El 12 de abril de 1817, Luis XVIII concede un título nobiliario a François Irénée Ruinart. Al mismo tiempo que sus cartas de nobleza, el rey le concede escudos de armas blasonados que, desde entonces, figuran en las etiquetas de las botellas Ruinart.

Dom Ruinart, monje visionario, en sus orígenes se encuentra este monje benedictino intuitivo, visionario, trabajador, modesto: Dom Thierry Ruinart (1657-1709) contemporáneo de Luis XIV. Brillante teólogo e historiador, a los 23 años fue llamado a la abadía de Saint-Germain-des-Prés, uno de los centros de estudio más importantes del mundo cristiano, cerca de París. Mientras estuvo allí, de la ciudad y de la corte le llegaron los ecos de la vida mundana y de sus modas, sobre todo la de un nuevo vino que todavía no había recibido el nombre de champagne pero que ya causaba furor entre la juventud aristocrática.
Estamos en los albores del siglo XVIII. Dom Ruinart, autor de obras eruditas, también gustaba de las cosas de su tiempo y su curiosidad iba acompañada de un fino olfato para los negocios. Nació en la región de Champagne, donde su hermano era comerciante de paño y adonde volvió en numerosas ocasiones. Gracias a sus observaciones, tuvo la convicción de que este vino con burbujas» surgido de las viñas de su provincia natal, llamado también vino espumoso, tenía un gran porvenir. Esta convicción se la transmitió a su hermano y a su sobrino.
En 1729, veinte años después de la muerte de su tío, Nicolas Ruinart fundó la primera Maison de champagne. La intuición de este monje precursor pasó a la historia.

En la frescura de estas minas de piedra caliza, auténticas catedrales subterráneas, el vino experimenta una lenta maduración en botellas. Son las cavas de Ruinart.
En 1768 Ruinart adquirió estas antiguas crayères galorromanas excavadas bajo la ciudad de Reims (hasta los 38 metros de profundidad) para almacenar sus botellas. Clasificado en 1931, este imponente lugar se extiende por tres niveles y ocho kilómetros de galerías. Las crayères ofrecen una estabilidad térmica constante, una ausencia total de vibraciones y un nivel de humedad perfecto. Las condiciones ideales para la fermentación y la maduración de los vinos.

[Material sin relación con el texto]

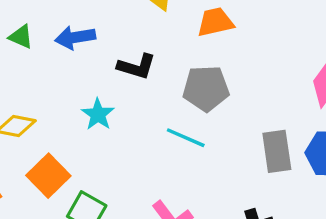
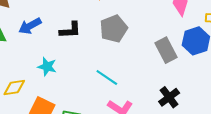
cyan star: (98, 114) -> (47, 67), moved
cyan line: (186, 138) -> (107, 78), moved, turned 30

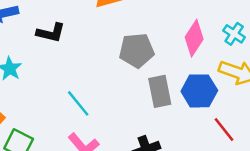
gray pentagon: (114, 29) -> (137, 50), moved

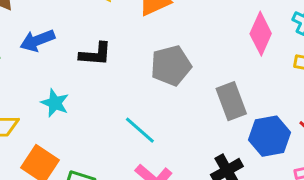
gray pentagon: (137, 50) -> (171, 66), moved
blue hexagon: (199, 91) -> (270, 136), moved

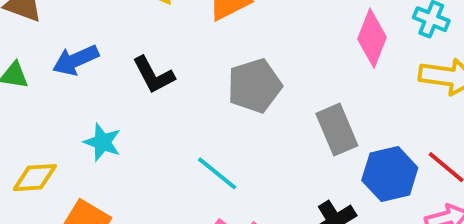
black L-shape: (95, 54) -> (153, 75), turned 60

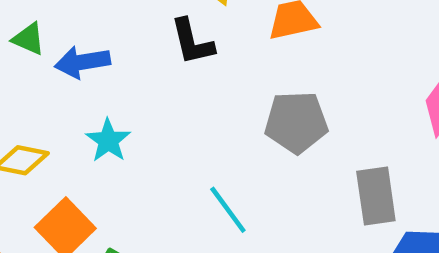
blue arrow: (76, 60) -> (82, 62), moved
black L-shape: (153, 75) -> (192, 42), moved

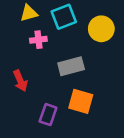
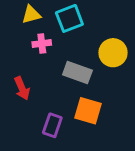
yellow circle: (101, 29) -> (113, 53), moved
gray rectangle: (71, 66) -> (77, 73), turned 35

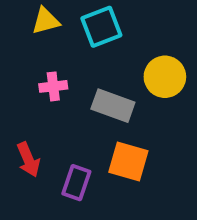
pink cross: (42, 43) -> (53, 86), moved
red arrow: (22, 88) -> (28, 160), moved

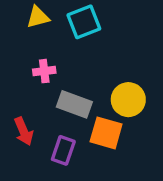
yellow circle: (165, 77) -> (128, 100), moved
gray rectangle: (113, 106) -> (74, 104), moved

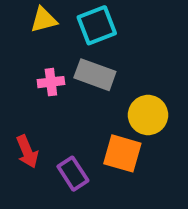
gray rectangle: (74, 104) -> (95, 75), moved
purple rectangle: (63, 150) -> (73, 174), turned -52

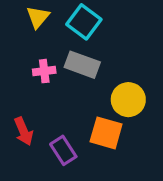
yellow triangle: (44, 20) -> (38, 17), turned -35
cyan square: (97, 25) -> (84, 22), turned -32

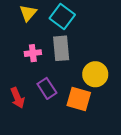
gray rectangle: (82, 65) -> (61, 48), turned 65
purple rectangle: (63, 150) -> (47, 88), moved

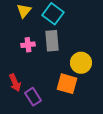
purple rectangle: (47, 88) -> (33, 97), moved

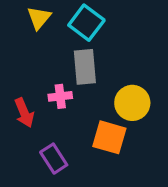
pink cross: (28, 45) -> (60, 96), moved
red arrow: (15, 83) -> (24, 113), moved

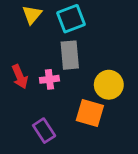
cyan square: (86, 23) -> (71, 19), turned 32
red arrow: (24, 113) -> (20, 77), moved

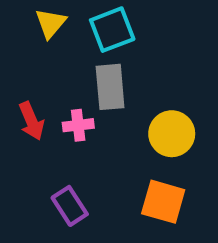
orange square: (90, 113) -> (163, 202), moved

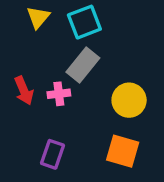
gray rectangle: (110, 87) -> (83, 65), turned 44
purple rectangle: (70, 206) -> (53, 154), turned 52

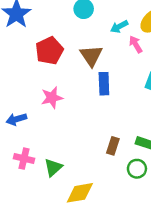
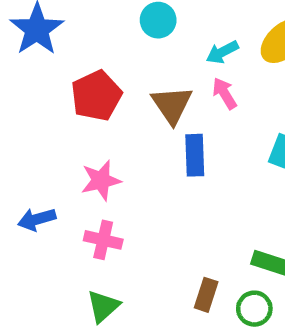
pink arrow: (136, 44) -> (225, 93), moved
brown rectangle: (113, 146) -> (206, 295), moved
pink cross: (24, 159) -> (103, 240), moved

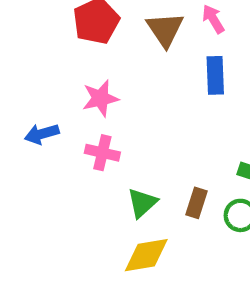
blue rectangle: (195, 155) -> (215, 75), moved
green triangle: (103, 306) -> (142, 203), moved

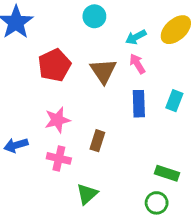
brown rectangle: (196, 203) -> (97, 141), moved

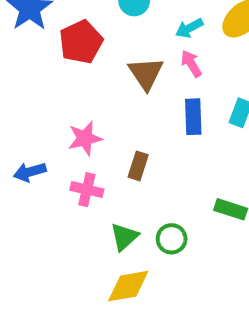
red pentagon: (54, 65) -> (81, 42), moved
green circle: (157, 203) -> (172, 239), moved

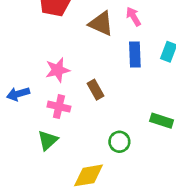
brown triangle: (146, 73) -> (101, 24), turned -32
brown rectangle: (138, 166) -> (95, 90), turned -48
green triangle: (124, 237) -> (48, 140), moved

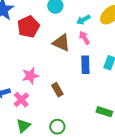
pink cross: (59, 107) -> (21, 100), moved, turned 35
green circle: (119, 142) -> (57, 127), moved

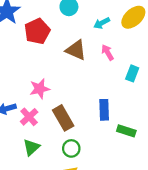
pink arrow: (84, 38) -> (108, 52), moved
blue rectangle: (85, 65) -> (104, 110), moved
brown rectangle: (57, 90) -> (63, 118), moved, size x1.5

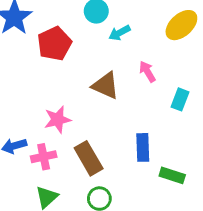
cyan arrow: (102, 23) -> (119, 33), moved
brown triangle: (76, 50) -> (106, 85), moved
pink cross: (29, 117) -> (44, 157), turned 30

La Chardonnay es el alma de la Maison Ruinart. Esta uva, procedente principalmente de la Côte des Blancs y de la Montaña de Reims, es el corazón de todos sus vinos base.
De una gran frescura aromática, viva, pura, luminosa... es el hilo conductor de todos sus cabeceos.
Delicada y frágil, la Chardonnay sólo se desarrolla y ofrece toda su riqueza aromática al cabo de una lenta maduración al frescor de las crayères: hasta 3 años para los vinos sin añada, de 9 a 10 años para un Dom Ruinart.
Esta maduración requiere del Chef des Caves un dominio que le permita doblegar los caprichos de una uva diferente a todas las demás.
El milagro de lo que llamamos el gusto Ruinart se encuentra en ella: en su luminosidad, su intensidad y su elegancia.
Son estas cualidades las que dan al gusto Ruinart su personalidad especial y con clase propia.